However, the prominence given to this issue compared to others of significant import (the “war on terror”, our declining dollar, illegal immigration, civil liberties, abuse of the Constitution, habeas corpus, etc.) is somewhat intriguing. Why are politicians promoting this issue over others?
The reason behind such a push on health care “reform” shows the rampant socialism everywhere present in government, as well as the depth and reach of the increasingly invasive state. Where government once stayed away, they now seek to regulate and “reform”.
Commenting on this trend, Frederic Bastiat wisely noted:
Here I encounter the most popular fallacy of our times. It is not considered sufficient that the law should be just; it must be philanthropic. Nor is it sufficient that the law should guarantee to every citizen the free and inoffensive use of his faculties for physical, intellectual, and moral self-improvement. Instead, it is demanded that the law should directly extend welfare, education, and morality throughout the nation.
This is the seductive lure of socialism. (Frederic Bastiat, via Quoty)
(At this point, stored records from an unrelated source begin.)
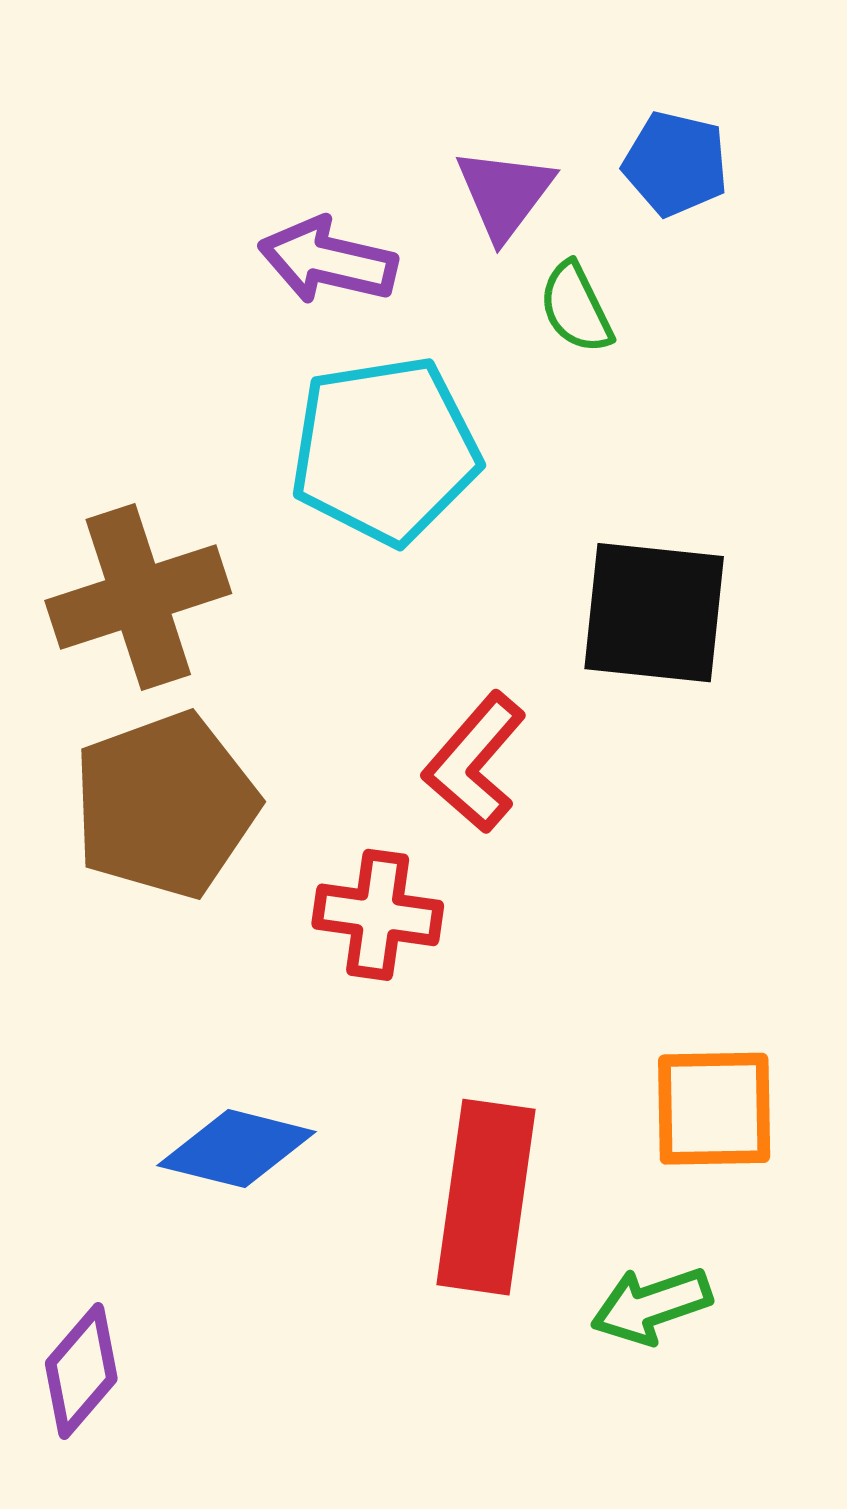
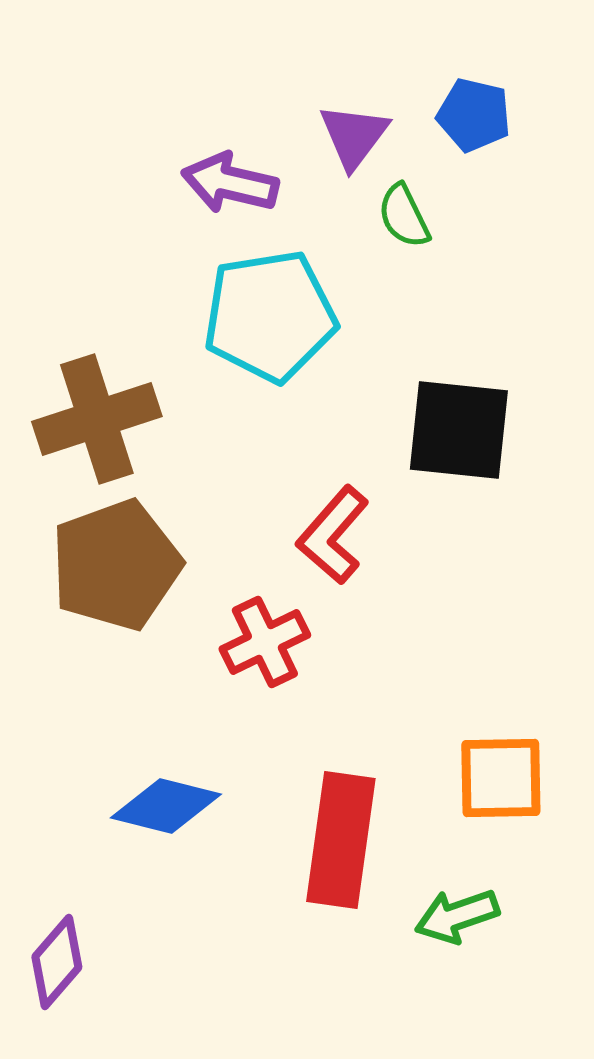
red cross: (378, 915) -> (265, 642), turned -34

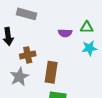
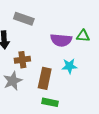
purple semicircle: (65, 33) -> (61, 40), size x1.5
cyan star: (89, 48) -> (69, 66), moved

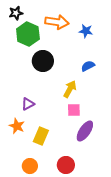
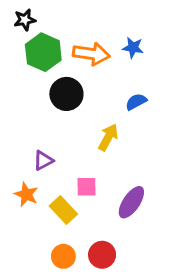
orange arrow: (57, 22) -> (91, 54), moved
pink square: (74, 110) -> (87, 187), moved
yellow rectangle: (41, 136) -> (63, 210), turned -66
orange circle: (30, 166) -> (63, 256), moved

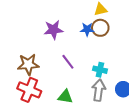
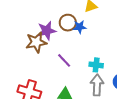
brown circle: (100, 28) -> (68, 23), moved
brown star: (28, 64) -> (36, 42), moved

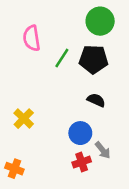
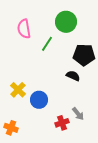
green circle: (100, 21) -> (66, 22), moved
black pentagon: (93, 59) -> (84, 55), moved
blue circle: (80, 133) -> (39, 100), moved

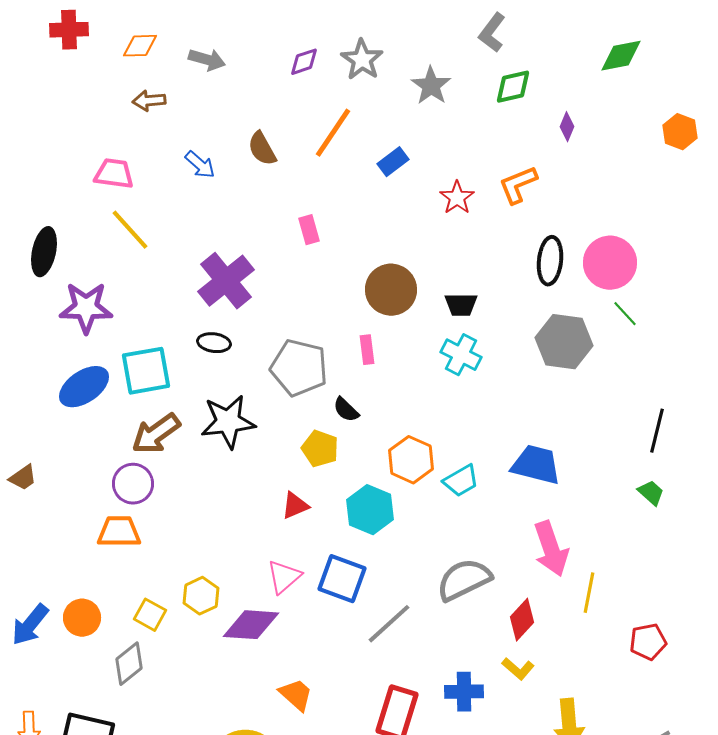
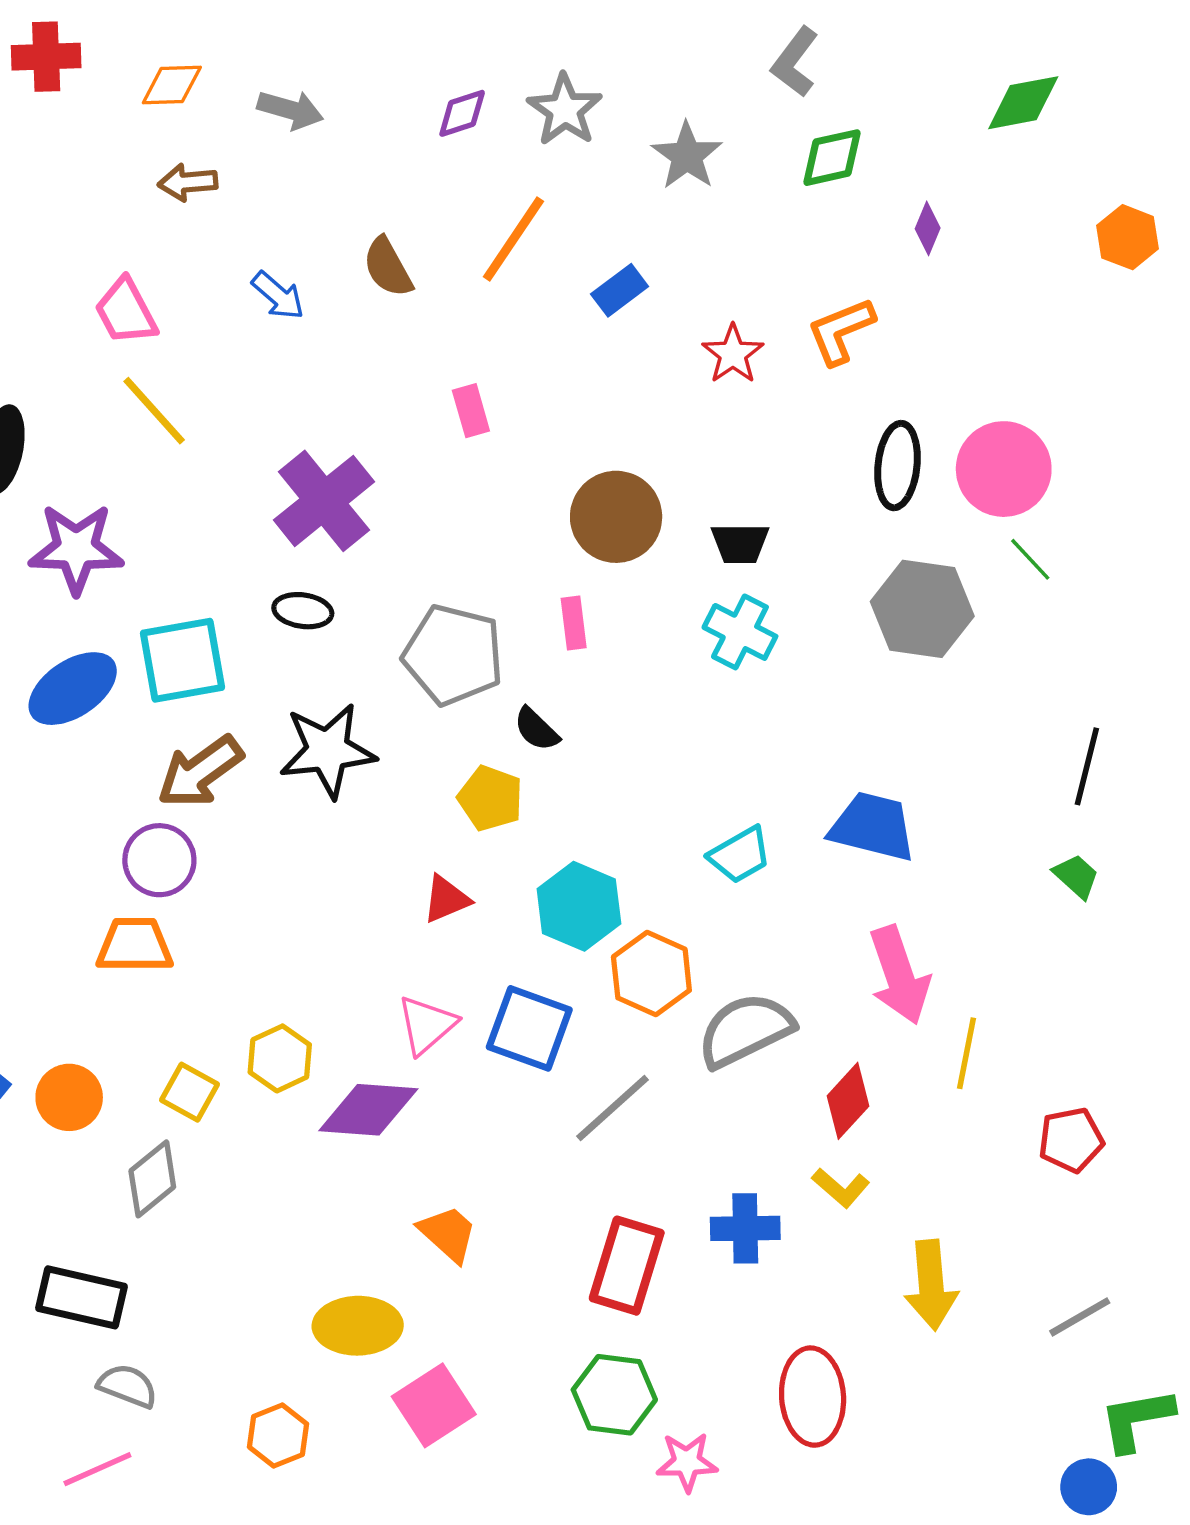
pink trapezoid: (114, 174) -> (126, 312), turned -126
orange hexagon: (411, 460) -> (651, 974), moved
Disguised to appear philanthropic, the state intrudes into areas in which it has no Constitutional authority. Sadly, few politicians understand the rule of law as it pertains to this country’s founding documents, and thus believe that they are empowered to enact change. This week presented such a backwards spectacle of Constitutional ignorance, when Democratic presidential candidate Dennis Kucinich held a forum during the GOP debate, during which he was asked about health care. The New York Times summarizes his response:
One member of the audience of about 200 asked him why health care isn’t mandated by the Constitution.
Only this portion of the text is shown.